Balbontín Roberto, Rowley Gary, Pucciarelli M Graciela, López-Garrido Javier, Wormstone Yvette, Lucchini Sacha, García-Del Portillo Francisco, Hinton Jay C D, Casadesús Josep
Departamento de Genética, Facultad de Biología, Universidad de Sevilla, 41080 Seville, Spain.
J Bacteriol. 2006 Dec;188(23):8160-8. doi: 10.1128/JB.00847-06. Epub 2006 Sep 22.
Transcriptomic analyses during growth in Luria-Bertani medium were performed in strain SL1344 of Salmonella enterica serovar Typhimurium and in two isogenic derivatives lacking Dam methylase. More genes were repressed than were activated by Dam methylation (139 versus 37). Key genes that were differentially regulated by Dam methylation were verified independently. The largest classes of Dam-repressed genes included genes belonging to the SOS regulon, as previously described in Escherichia coli, and genes of the SOS-inducible Salmonella prophages ST64B, Gifsy-1, and Fels-2. Dam-dependent virulence-related genes were also identified. Invasion genes in pathogenicity island SPI-1 were activated by Dam methylation, while the fimbrial operon std was repressed by Dam methylation. Certain flagellar genes were repressed by Dam methylation, and Dam(-) mutants of S. enterica showed reduced motility. Altered expression patterns in the absence of Dam methylation were also found for the chemotaxis genes cheR (repressed by Dam) and STM3216 (activated by Dam) and for the Braun lipoprotein gene, lppB (activated by Dam). The requirement for DNA adenine methylation in the regulation of specific virulence genes suggests that certain defects of Salmonella Dam(-) mutants in the mouse model may be caused by altered patterns of gene expression.
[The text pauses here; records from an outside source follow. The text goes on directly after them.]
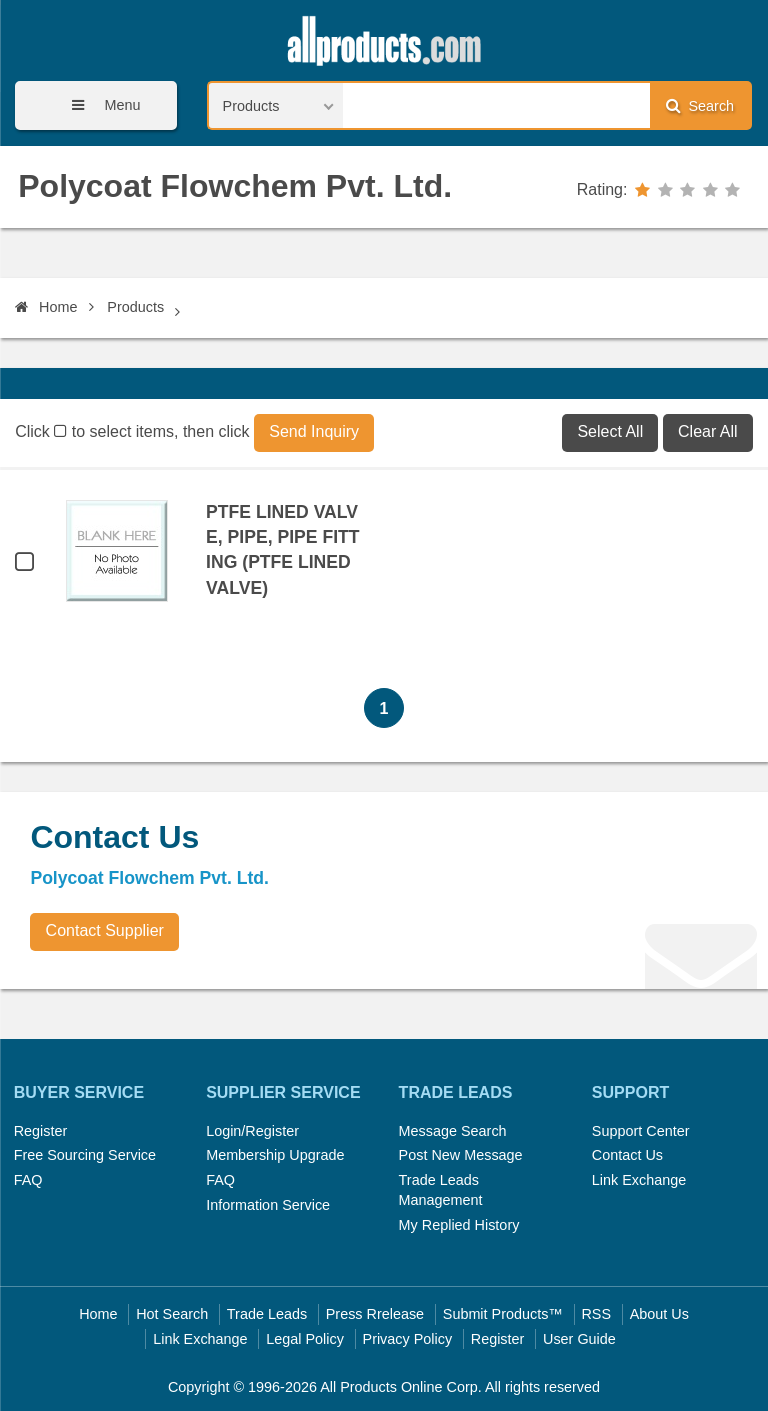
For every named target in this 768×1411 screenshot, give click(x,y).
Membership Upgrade (275, 1155)
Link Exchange (639, 1180)
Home (46, 307)
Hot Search (172, 1314)
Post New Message (461, 1155)
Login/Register (252, 1131)
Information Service (268, 1205)
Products (135, 307)
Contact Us (627, 1155)
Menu (99, 105)
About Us (659, 1314)
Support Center (641, 1131)
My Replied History (459, 1225)
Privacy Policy (408, 1339)
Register (41, 1131)
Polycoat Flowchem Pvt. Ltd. (235, 186)
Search (700, 105)
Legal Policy (305, 1339)
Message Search (453, 1131)
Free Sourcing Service (85, 1155)
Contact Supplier (105, 930)
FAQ (28, 1180)
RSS (596, 1314)
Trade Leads (267, 1314)
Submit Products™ (503, 1314)
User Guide (579, 1339)
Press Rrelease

在鼠伤寒沙门氏菌血清型鼠伤寒杆菌的SL1344菌株以及两个缺乏Dam甲基化酶的同基因衍生物中,对其在Luria-Bertani培养基中生长期间进行了转录组分析。受Dam甲基化抑制的基因比被激活的基因更多(139个对37个)。通过Dam甲基化差异调节的关键基因进行了独立验证。受Dam抑制的最大类基因包括属于SOS调节子的基因,如先前在大肠杆菌中所描述的,以及SOS诱导性沙门氏菌原噬菌体ST64B、Gifsy-1和Fels-2的基因。还鉴定出了与Dam依赖性毒力相关的基因。致病岛SPI-1中的侵袭基因通过Dam甲基化被激活,而菌毛操纵子std则被Dam甲基化抑制。某些鞭毛基因被Dam甲基化抑制,肠炎沙门氏菌的Dam(-)突变体显示出运动性降低。在缺乏Dam甲基化的情况下,趋化基因cheR(被Dam抑制)和STM3216(被Dam激活)以及布劳恩脂蛋白基因lppB(被Dam激活)的表达模式也发生了改变。特定毒力基因调控中对DNA腺嘌呤甲基化的需求表明,沙门氏菌Dam(-)突变体在小鼠模型中的某些缺陷可能是由基因表达模式的改变引起的。